The participants in our workshops have come to understand that as we leave the 20th century, the ability of a community or group to construct a message through video media is a basic and essential form of literacy. In this society, our knowledge of so much of what we have not seen with our own eyes, even the community on the other side of town, is created by media. So it is important that communities have the ability to define themselves.
If a civil democratic society needs knowledge in order to make informed decisions, the ability of groups to communicate their own realities and perspectives is critical to this process. Public access is certainly an important mechanism to strengthen this civic discourse.
If you were to sit in our office at Scribe on any given day, you would get a sense of the tremendous need and interest from not only community groups creating a message in video, but also from individuals -- the young person looking for tools of personal expression, the social service worker looking to share their perspective a broad public, or an artist who wishes to expand his or her work into another medium.
We are in many ways -- Scribe, that is, is many ways a specialized service, but the need and interest to use video production is broad. Church groups, schools, neighbor organizations citywide would all benefit from a place to learn, having access to equipment, and the means of sharing their message with the public.
One of the hurdles that independent producers face is how, after you're create work, constructed a video documentary, do you share it with the community. The groups that have worked with us have reached audiences creatively. They have monitors and decks and screen tapes at neighborhood centers.

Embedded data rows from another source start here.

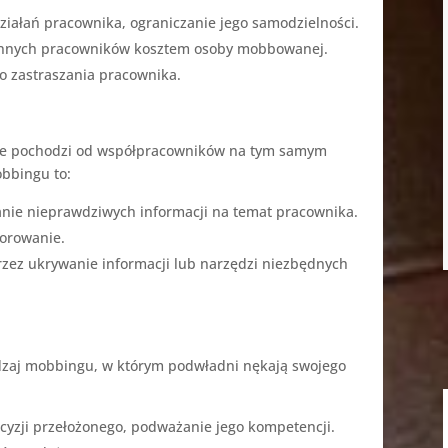
działań pracownika, ograniczanie jego samodzielności.
 innych pracowników kosztem osoby mobbowanej.
o zastraszania pracownika.
anie pochodzi od współpracowników na tym samym
obbingu to:
nie nieprawdziwych informacji na temat pracownika.
norowanie.
rzez ukrywanie informacji lub narzędzi niezbędnych
odzaj mobbingu, w którym podwładni nękają swojego
cyzji przełożonego, podważanie jego kompetencji.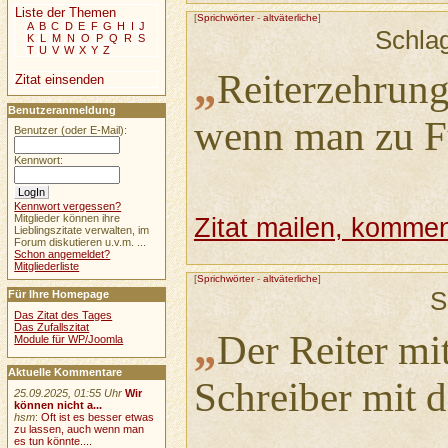
Liste der Themen
[
Sprichwörter
-
altväterliche
]
A
B
C
D
E
F
G
H
I
J
Schla
K
L
M
N
O
P
Q
R
S
T
U
V
W
X
Y
Z
„
Reiterzehrung
Zitat einsenden
Benutzeranmeldung
wenn man zu F
Benutzer (oder E-Mail):
Kennwort:
Kennwort vergessen?
Mitglieder können ihre
Zitat mailen, komment
Lieblingszitate verwalten, im
Forum diskutieren u.v.m. ...
Schon angemeldet?
Mitgliederliste
[
Sprichwörter
-
altväterliche
]
S
Für Ihre Homepage
Das Zitat des Tages
Das Zufallszitat
„
Der Reiter mi
Module für WP/Joomla
Aktuelle Kommentare
Schreiber mit d
25.09.2025, 01:55 Uhr
Wir
können nicht a...
hsm
:
Oft ist es besser etwas
zu lassen, auch wenn man
es tun könnte....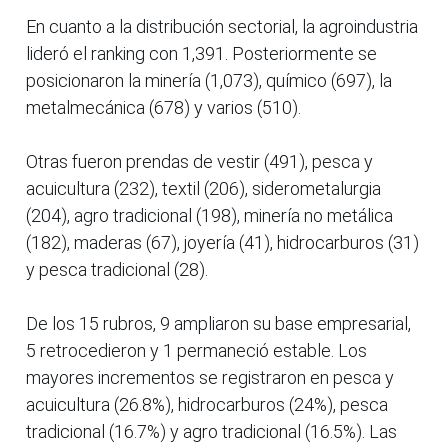
En cuanto a la distribución sectorial, la agroindustria
lideró el ranking con 1,391. Posteriormente se
posicionaron la minería (1,073), químico (697), la
metalmecánica (678) y varios (510).
Otras fueron prendas de vestir (491), pesca y
acuicultura (232), textil (206), siderometalurgia
(204), agro tradicional (198), minería no metálica
(182), maderas (67), joyería (41), hidrocarburos (31)
y pesca tradicional (28).
De los 15 rubros, 9 ampliaron su base empresarial,
5 retrocedieron y 1 permaneció estable. Los
mayores incrementos se registraron en pesca y
acuicultura (26.8%), hidrocarburos (24%), pesca
tradicional (16.7%) y agro tradicional (16.5%). Las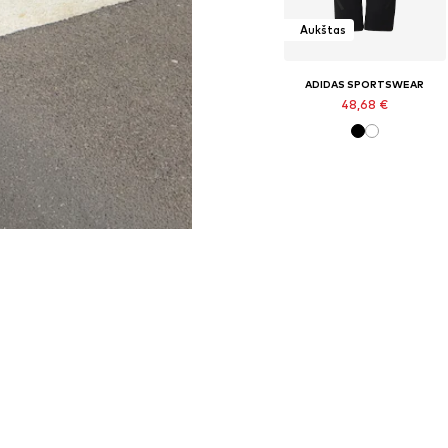
Aukštas
ADIDAS SPORTSWEAR
48,68 €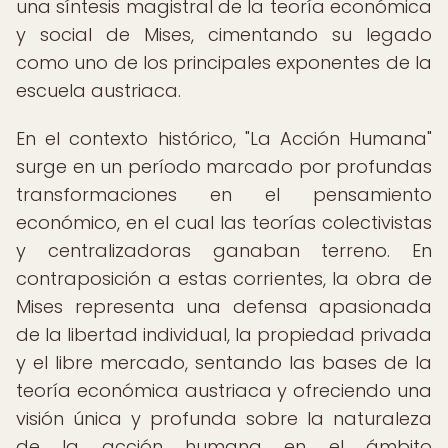
una síntesis magistral de la teoría económica
y social de Mises, cimentando su legado
como uno de los principales exponentes de la
escuela austriaca.
En el contexto histórico, "La Acción Humana"
surge en un período marcado por profundas
transformaciones en el pensamiento
económico, en el cual las teorías colectivistas
y centralizadoras ganaban terreno. En
contraposición a estas corrientes, la obra de
Mises representa una defensa apasionada
de la libertad individual, la propiedad privada
y el libre mercado, sentando las bases de la
teoría económica austriaca y ofreciendo una
visión única y profunda sobre la naturaleza
de la acción humana en el ámbito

At Scribe, we have conducted free outdoor screenings of community-produced videotapes. Community tapes have been shown at local libraries, beauty shops, barber shops, and bars. All this while the channels allocated for public access in Philadelphia have been left fallow because of the failure of the City to move forward and create the nonprofit management corporation.
Perhaps the one good thing that has come about because of the delay in establishing public access in Philadelphia is just about every other city in the United States has beaten us to it, and so we have many models to choose from. There are clear precedents on how best to establish a public access system that is responsible, effective, and economically efficient.
To those who are afraid of public access because of the fear of irresponsible usage, there are other systems that have wrestled with those issues and have established clear access guidelines and liability policies. Certainly we can create an effective public access system rather than deny the vast majority of responsible citizens the right to communicate and learn.
I strongly encourage the members of City Council and the Mayor to move forward to create the nonprofit corporation that was described in the 1983 legislation and allow Philadelphia citizens to benefit from this important resource.
Thank you.
COUNCILMAN COHEN: Thank you.
(Applause.)
COUNCILMAN COHEN: The next panel will consists of: Keith Brand; Anthony Riddle, of Manhattan Neighborhood Network; James Horwood, Esquire, from Spiegel & McDermott; and Ann Sheehan, Berks Community TV.
(Above-named witnesses come forward.)
UNIDENTIFIED SPEAKER: Councilman Cohen, if I can just interrupt you for one second, David Haas is also going to be joining that panel.
COUNCILMAN COHEN: Okay, very good. Go ahead. Identify yourself for the record.